_Work required:_
Exclude the images, then return every line below exactly as written.

(Records from a data source)
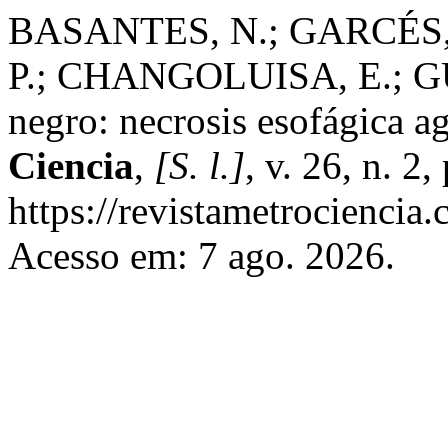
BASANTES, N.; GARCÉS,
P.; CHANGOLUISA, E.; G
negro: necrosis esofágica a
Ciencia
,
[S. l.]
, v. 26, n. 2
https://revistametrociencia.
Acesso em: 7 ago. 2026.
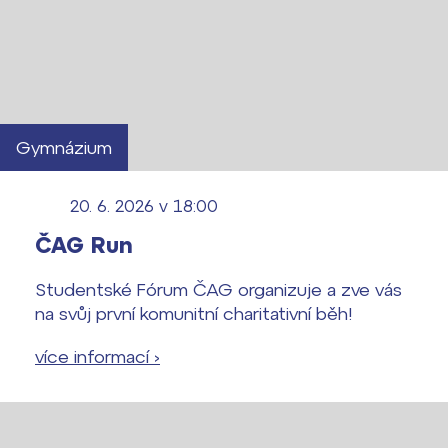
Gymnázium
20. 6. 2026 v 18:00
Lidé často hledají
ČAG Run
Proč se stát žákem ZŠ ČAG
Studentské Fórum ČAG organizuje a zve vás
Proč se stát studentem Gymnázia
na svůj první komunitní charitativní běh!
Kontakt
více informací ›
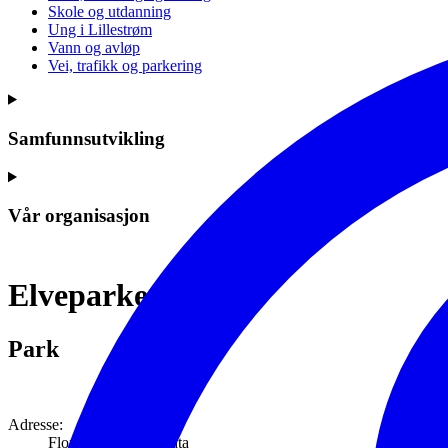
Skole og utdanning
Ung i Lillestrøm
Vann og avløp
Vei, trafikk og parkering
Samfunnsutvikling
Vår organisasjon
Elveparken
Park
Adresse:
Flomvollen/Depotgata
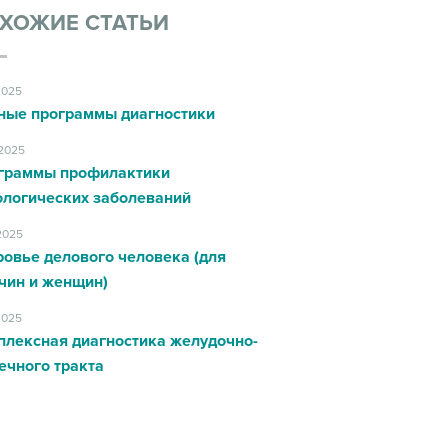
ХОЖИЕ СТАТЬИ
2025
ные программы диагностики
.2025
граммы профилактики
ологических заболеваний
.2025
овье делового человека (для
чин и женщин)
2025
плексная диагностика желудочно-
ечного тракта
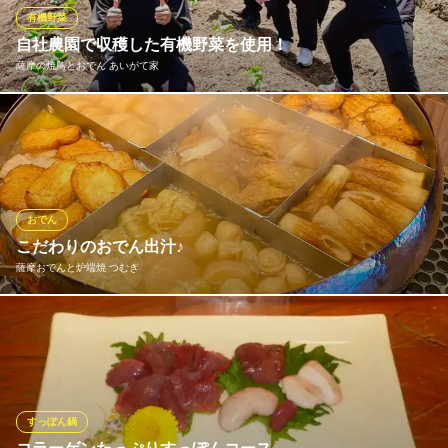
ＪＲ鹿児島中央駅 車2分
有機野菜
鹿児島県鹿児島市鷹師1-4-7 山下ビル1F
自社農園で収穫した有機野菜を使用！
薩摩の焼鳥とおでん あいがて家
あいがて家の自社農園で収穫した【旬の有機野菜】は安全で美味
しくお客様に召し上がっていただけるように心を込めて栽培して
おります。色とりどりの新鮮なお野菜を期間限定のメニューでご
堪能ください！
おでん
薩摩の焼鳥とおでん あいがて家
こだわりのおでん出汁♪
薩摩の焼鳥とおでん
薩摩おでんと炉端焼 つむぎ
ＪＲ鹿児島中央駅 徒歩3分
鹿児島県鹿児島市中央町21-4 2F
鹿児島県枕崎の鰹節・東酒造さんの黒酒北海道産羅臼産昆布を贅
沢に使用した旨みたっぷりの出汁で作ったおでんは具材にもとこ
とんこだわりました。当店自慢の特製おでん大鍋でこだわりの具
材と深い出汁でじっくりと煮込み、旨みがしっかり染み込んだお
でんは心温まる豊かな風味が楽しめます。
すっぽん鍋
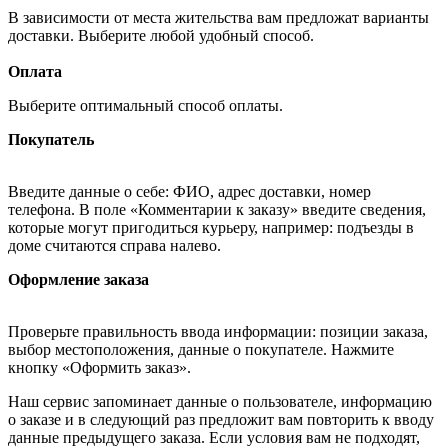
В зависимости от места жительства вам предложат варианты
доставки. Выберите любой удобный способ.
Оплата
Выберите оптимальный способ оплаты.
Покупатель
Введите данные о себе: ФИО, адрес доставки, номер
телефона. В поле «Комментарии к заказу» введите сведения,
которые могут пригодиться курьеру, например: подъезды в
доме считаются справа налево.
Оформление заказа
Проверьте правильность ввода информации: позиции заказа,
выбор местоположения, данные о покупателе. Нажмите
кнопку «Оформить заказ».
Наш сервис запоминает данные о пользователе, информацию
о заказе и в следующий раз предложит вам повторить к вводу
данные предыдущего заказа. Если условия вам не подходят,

_Answer box:_
BASANTES, N.; GARCÉS,
P.; CHANGOLUISA, E.; G
negro: necrosis esofágica a
Ciencia
,
[S. l.]
, v. 26, n. 2
https://revistametrociencia.
Acesso em: 7 ago. 2026.
Gymnázium
20. 6. 2026 v 18:00
Lidé často hledají
ČAG Run
Proč se stát žákem ZŠ ČAG
Studentské Fórum ČAG organizuje a zve vás
Proč se stát studentem Gymnázia
na svůj první komunitní charitativní běh!
Kontakt
více informací ›
Skole og utdanning
Ung i Lillestrøm
Vann og avløp
Vei, trafikk og parkering
Samfunnsutvikling
Vår organisasjon
Elveparken
Park
Adresse:
Flomvollen/Depotgata
ХОЖИЕ СТАТЬИ
2025
ные программы диагностики
.2025
граммы профилактики
ологических заболеваний
.2025
овье делового человека (для
чин и женщин)
2025
плексная диагностика желудочно-
ечного тракта
ＪＲ鹿児島中央駅 車2分
有機野菜
鹿児島県鹿児島市鷹師1-4-7 山下ビル1F
自社農園で収穫した有機野菜を使用！
薩摩の焼鳥とおでん あいがて家
あいがて家の自社農園で収穫した【旬の有機野菜】は安全で美味
しくお客様に召し上がっていただけるように心を込めて栽培して
おります。色とりどりの新鮮なお野菜を期間限定のメニューでご
堪能ください！
おでん
薩摩の焼鳥とおでん あいがて家
こだわりのおでん出汁♪
薩摩の焼鳥とおでん
薩摩おでんと炉端焼 つむぎ
ＪＲ鹿児島中央駅 徒歩3分
鹿児島県鹿児島市中央町21-4 2F
鹿児島県枕崎の鰹節・東酒造さんの黒酒北海道産羅臼産昆布を贅
沢に使用した旨みたっぷりの出汁で作ったおでんは具材にもとこ
とんこだわりました。当店自慢の特製おでん大鍋でこだわりの具
材と深い出汁でじっくりと煮込み、旨みがしっかり染み込んだお
でんは心温まる豊かな風味が楽しめます。
すっぽん鍋
В зависимости от места жительства вам предложат варианты
доставки. Выберите любой удобный способ.
Оплата
Выберите оптимальный способ оплаты.
Покупатель
Введите данные о себе: ФИО, адрес доставки, номер
телефона. В поле «Комментарии к заказу» введите сведения,
которые могут пригодиться курьеру, например: подъезды в
доме считаются справа налево.
Оформление заказа
Проверьте правильность ввода информации: позиции заказа,
выбор местоположения, данные о покупателе. Нажмите
кнопку «Оформить заказ».
Наш сервис запоминает данные о пользователе, информацию
о заказе и в следующий раз предложит вам повторить к вводу
данные предыдущего заказа. Если условия вам не подходят,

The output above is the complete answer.